Return the data exactly, apart from leaving out the pictures.

*** Data for the task Section Begins ***

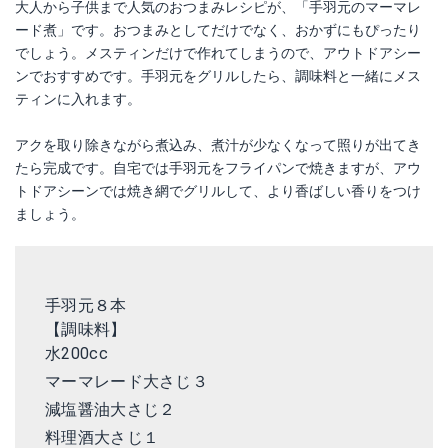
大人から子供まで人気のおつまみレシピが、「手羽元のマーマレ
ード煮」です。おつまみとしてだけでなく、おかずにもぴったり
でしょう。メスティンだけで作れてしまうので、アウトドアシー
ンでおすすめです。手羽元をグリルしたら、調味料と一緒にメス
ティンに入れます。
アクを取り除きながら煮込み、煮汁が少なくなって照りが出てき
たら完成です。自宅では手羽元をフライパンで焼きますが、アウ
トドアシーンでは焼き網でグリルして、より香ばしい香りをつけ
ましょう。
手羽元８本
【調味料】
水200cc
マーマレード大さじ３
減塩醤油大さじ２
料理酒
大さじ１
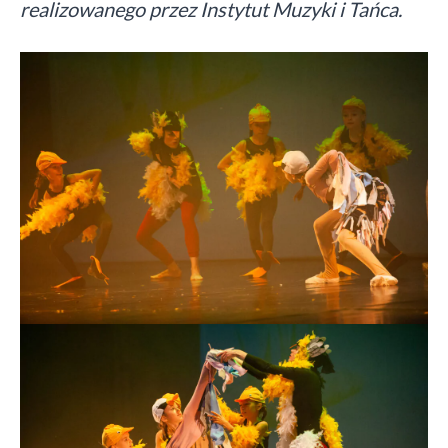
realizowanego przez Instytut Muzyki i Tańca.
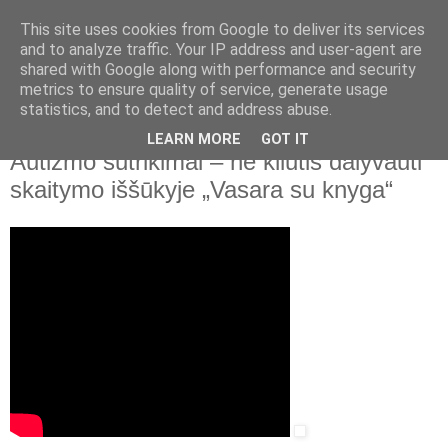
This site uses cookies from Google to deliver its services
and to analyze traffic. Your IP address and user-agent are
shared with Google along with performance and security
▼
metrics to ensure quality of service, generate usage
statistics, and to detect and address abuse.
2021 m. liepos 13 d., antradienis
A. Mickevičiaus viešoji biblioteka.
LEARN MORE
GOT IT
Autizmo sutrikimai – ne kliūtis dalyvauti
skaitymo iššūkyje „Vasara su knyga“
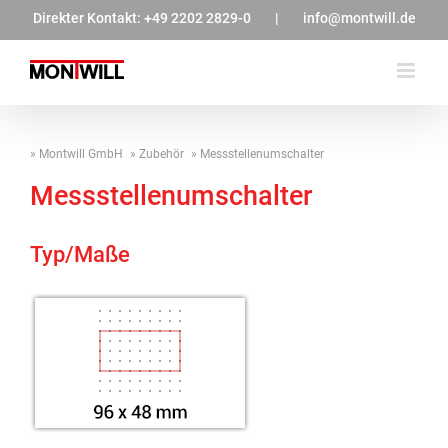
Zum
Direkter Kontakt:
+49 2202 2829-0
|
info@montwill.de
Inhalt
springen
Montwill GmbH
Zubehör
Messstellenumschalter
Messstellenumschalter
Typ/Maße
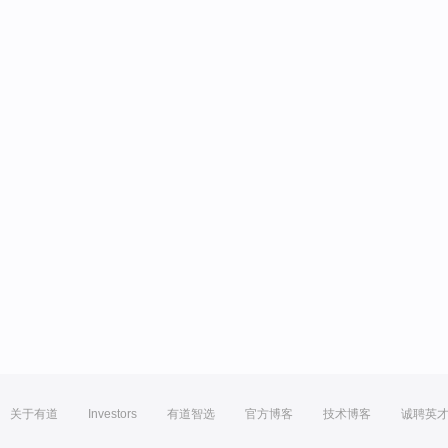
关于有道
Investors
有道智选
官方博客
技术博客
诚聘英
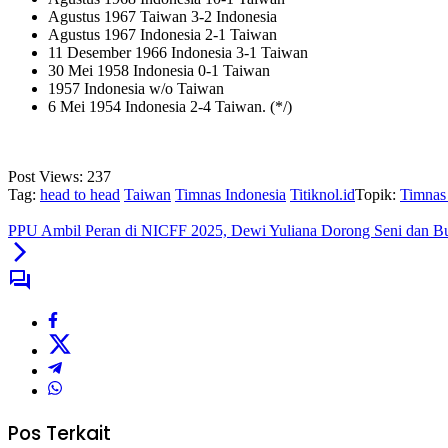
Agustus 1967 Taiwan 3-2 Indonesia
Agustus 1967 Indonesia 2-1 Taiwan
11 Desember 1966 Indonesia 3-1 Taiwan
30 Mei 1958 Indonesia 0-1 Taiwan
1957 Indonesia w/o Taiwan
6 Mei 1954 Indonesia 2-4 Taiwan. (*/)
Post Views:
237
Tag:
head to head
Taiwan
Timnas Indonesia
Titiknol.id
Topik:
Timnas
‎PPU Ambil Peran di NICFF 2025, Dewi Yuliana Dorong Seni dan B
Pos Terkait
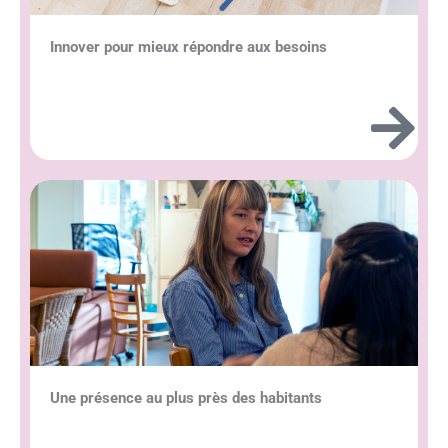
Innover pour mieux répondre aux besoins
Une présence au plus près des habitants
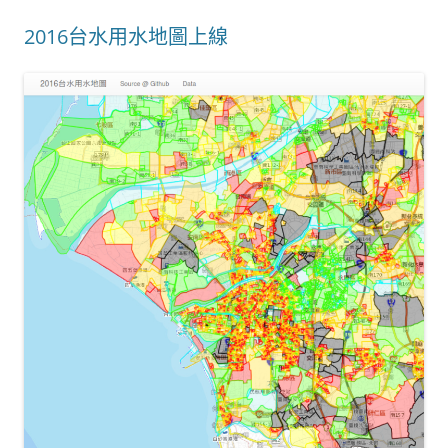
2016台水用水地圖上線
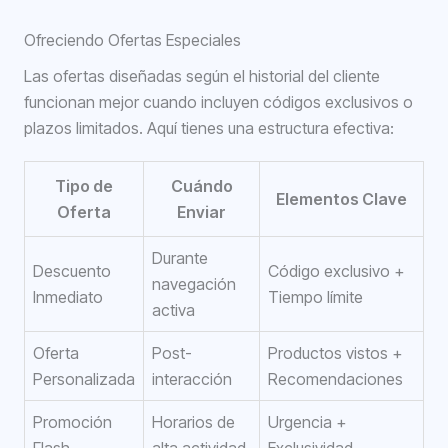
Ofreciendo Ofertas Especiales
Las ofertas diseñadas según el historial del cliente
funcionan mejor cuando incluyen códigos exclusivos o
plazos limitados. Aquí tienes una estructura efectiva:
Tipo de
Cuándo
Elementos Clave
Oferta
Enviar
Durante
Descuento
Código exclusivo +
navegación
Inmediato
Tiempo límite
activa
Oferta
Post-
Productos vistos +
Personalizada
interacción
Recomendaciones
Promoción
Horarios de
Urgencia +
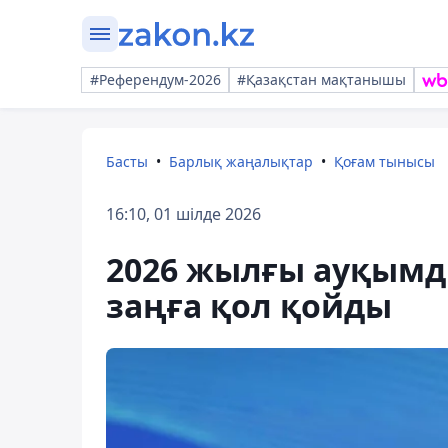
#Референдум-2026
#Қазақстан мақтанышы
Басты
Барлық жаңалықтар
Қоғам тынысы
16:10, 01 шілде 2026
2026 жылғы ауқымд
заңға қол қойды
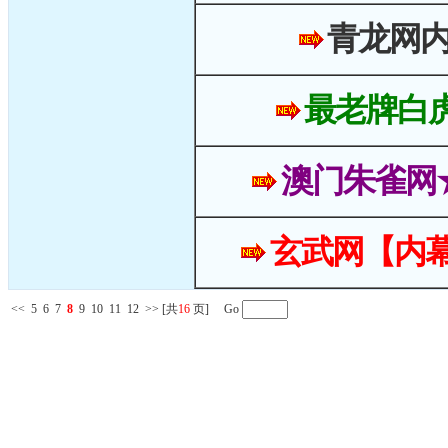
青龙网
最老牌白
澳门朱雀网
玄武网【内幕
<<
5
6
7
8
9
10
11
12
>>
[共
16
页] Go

*** Data for the task Section Ends ***

--- Reply ---
大人から子供まで人気のおつまみレシピが、「手羽元のマーマレ
ード煮」です。おつまみとしてだけでなく、おかずにもぴったり
でしょう。メスティンだけで作れてしまうので、アウトドアシー
ンでおすすめです。手羽元をグリルしたら、調味料と一緒にメス
ティンに入れます。
アクを取り除きながら煮込み、煮汁が少なくなって照りが出てき
たら完成です。自宅では手羽元をフライパンで焼きますが、アウ
トドアシーンでは焼き網でグリルして、より香ばしい香りをつけ
ましょう。
手羽元８本
【調味料】
水200cc
マーマレード大さじ３
減塩醤油大さじ２
料理酒
大さじ１
realizowanego przez Instytut Muzyki i Tańca.
This site uses cookies from Google to deliver its services
and to analyze traffic. Your IP address and user-agent are
shared with Google along with performance and security
▼
metrics to ensure quality of service, generate usage
statistics, and to detect and address abuse.
2021 m. liepos 13 d., antradienis
A. Mickevičiaus viešoji biblioteka.
LEARN MORE
GOT IT
Autizmo sutrikimai – ne kliūtis dalyvauti
skaitymo iššūkyje „Vasara su knyga“
Zum
Direkter Kontakt:
+49 2202 2829-0
|
info@montwill.de
Inhalt
springen
Montwill GmbH
Zubehör
Messstellenumschalter
Messstellenumschalter
Typ/Maße
关于有道
Investors
有道智选
官方博客
技术博客
诚聘英
Agustus 1967 Taiwan 3-2 Indonesia
Agustus 1967 Indonesia 2-1 Taiwan
11 Desember 1966 Indonesia 3-1 Taiwan
30 Mei 1958 Indonesia 0-1 Taiwan
1957 Indonesia w/o Taiwan
6 Mei 1954 Indonesia 2-4 Taiwan. (*/)
Post Views:
237
Tag:
head to head
Taiwan
Timnas Indonesia
Titiknol.id
Topik:
Timnas
‎PPU Ambil Peran di NICFF 2025, Dewi Yuliana Dorong Seni dan B
Pos Terkait
Innover pour mieux répondre aux besoins
Une présence au plus près des habitants
2016台水用水地圖上線
Ofreciendo Ofertas Especiales
Las ofertas diseñadas según el historial del cliente
funcionan mejor cuando incluyen códigos exclusivos o
plazos limitados. Aquí tienes una estructura efectiva:
Tipo de
Cuándo
Elementos Clave
Oferta
Enviar
Durante
Descuento
Código exclusivo +
navegación
Inmediato
Tiempo límite
activa
Oferta
Post-
Productos vistos +
Personalizada
interacción
Recomendaciones
Promoción
Horarios de
Urgencia +
#Референдум-2026
#Қазақстан мақтанышы
Басты
Барлық жаңалықтар
Қоғам тынысы
16:10, 01 шілде 2026
2026 жылғы ауқымд
заңға қол қойды
青龙网
最老牌白
澳门朱雀网
玄武网【内幕
<<
5
6
7
8
9
10
11
12
>>
[共
16
页] Go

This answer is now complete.